I swear I don’t/didn’t hate my breasts. I don’t necessarily love them, but I don’t hate them. I mostly liked them fine when I was nursing. They never felt all that sexual to me. I never wished them away completely, nor did I ever wish they were bigger or nicer or anything else. I’d say my relationship with them was one of ambivalence. I’m stuck with them. There they are. They could definitely be worse.
But I get such a charge out of binding, out of making them (mostly) disappear. It’s hard to pin down, but it’s like I was kind of dead or numb before and didn’t know, but now I actually feel this part of my body. Like if I look in the mirror it just looks right. If I have the binder on and GAil runs her hands down my chest like there were never breasts there at all, I love it. I feel like that’s how I want to be touched, how I want to be seen. Where before I just kind of didn’t care, now I really care, and really like it. It’s a presence of (good) feeling where before there was absence of feeling. Yes, breathing is a little harder, and yes it gets uncomfortable after a long day, and yes, I’m still working to figure out something that fits a bit better, but I barely even notice all that.

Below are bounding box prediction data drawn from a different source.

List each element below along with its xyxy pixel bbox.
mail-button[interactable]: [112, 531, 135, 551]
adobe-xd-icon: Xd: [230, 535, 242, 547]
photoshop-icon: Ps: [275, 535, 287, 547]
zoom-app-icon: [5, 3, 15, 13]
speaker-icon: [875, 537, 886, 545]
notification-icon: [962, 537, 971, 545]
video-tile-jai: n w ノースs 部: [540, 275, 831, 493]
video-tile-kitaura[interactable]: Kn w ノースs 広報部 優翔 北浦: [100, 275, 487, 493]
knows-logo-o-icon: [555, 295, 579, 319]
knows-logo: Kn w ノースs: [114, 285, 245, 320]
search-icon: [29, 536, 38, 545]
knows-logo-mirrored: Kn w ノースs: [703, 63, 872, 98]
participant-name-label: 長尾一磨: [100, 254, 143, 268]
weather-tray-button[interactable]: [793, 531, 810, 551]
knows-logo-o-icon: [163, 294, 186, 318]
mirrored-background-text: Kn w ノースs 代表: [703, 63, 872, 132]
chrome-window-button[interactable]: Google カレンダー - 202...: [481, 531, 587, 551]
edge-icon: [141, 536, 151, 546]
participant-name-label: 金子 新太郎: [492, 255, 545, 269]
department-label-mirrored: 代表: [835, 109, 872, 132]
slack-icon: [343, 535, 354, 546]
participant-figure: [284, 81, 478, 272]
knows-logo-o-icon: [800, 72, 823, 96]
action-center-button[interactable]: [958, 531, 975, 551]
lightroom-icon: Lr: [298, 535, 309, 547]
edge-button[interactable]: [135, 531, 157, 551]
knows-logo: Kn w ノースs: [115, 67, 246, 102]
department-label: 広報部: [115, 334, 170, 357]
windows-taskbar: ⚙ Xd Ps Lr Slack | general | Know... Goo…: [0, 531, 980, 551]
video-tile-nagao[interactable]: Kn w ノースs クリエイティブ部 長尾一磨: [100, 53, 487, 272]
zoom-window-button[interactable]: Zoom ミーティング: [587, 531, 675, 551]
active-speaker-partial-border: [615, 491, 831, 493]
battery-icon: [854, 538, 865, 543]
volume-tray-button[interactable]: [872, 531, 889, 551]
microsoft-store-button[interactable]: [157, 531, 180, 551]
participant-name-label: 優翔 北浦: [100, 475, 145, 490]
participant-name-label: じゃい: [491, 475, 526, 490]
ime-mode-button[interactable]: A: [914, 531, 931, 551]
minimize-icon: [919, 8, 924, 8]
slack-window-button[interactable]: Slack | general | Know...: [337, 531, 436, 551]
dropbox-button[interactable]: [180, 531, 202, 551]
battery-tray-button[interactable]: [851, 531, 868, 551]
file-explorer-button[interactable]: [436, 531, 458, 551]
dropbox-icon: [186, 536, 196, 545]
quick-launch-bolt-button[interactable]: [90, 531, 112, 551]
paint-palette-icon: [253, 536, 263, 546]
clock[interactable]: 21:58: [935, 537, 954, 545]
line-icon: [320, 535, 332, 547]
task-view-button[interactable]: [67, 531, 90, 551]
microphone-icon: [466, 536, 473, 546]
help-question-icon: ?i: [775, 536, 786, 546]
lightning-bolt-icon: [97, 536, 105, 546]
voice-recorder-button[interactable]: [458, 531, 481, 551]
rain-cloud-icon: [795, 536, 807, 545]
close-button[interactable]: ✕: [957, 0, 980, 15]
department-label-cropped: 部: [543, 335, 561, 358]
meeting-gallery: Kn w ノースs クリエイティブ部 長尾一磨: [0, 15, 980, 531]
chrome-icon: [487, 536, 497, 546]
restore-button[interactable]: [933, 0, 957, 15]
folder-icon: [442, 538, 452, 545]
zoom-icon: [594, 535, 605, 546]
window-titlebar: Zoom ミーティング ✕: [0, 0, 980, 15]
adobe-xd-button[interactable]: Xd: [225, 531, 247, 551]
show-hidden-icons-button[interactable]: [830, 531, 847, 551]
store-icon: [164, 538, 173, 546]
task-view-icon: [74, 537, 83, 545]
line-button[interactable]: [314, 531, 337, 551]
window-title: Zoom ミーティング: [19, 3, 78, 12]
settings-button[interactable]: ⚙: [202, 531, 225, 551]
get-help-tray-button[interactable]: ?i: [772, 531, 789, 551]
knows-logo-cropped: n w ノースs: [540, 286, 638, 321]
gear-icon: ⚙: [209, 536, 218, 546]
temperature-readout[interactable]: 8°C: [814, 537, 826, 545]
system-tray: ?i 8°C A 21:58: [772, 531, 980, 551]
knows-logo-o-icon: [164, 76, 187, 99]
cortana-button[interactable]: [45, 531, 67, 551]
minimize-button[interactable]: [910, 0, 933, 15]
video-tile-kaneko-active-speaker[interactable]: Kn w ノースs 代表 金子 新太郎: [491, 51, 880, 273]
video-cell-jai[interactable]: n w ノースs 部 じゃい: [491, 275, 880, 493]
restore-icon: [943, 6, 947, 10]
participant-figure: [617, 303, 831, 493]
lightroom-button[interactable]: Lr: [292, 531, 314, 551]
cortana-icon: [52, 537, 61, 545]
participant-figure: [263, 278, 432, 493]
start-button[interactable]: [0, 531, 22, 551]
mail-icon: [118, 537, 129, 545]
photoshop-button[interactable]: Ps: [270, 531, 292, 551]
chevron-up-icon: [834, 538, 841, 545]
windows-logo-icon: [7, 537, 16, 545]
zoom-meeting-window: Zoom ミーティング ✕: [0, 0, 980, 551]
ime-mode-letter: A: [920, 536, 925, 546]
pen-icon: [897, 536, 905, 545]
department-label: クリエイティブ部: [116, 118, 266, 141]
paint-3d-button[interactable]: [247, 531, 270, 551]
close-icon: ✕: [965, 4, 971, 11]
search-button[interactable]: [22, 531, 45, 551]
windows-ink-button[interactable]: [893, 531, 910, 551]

But if this feels so strong right now, how did I miss it for so long? Is denial that powerful or does that fact alone, that binding didn’t dawn on me as a possibility until age 34, mean I’m making this all up? And I keep thinking maybe this is just regular. That maybe not many people think to try it, but that actually anyone would feel this way. Gail has offered to try, but claims the very idea is somewhat horrifying, which doesn’t exactly bolster my case that “anyone would feel this way.” Even in the haze, I can tell that last argument is pretty sketchy.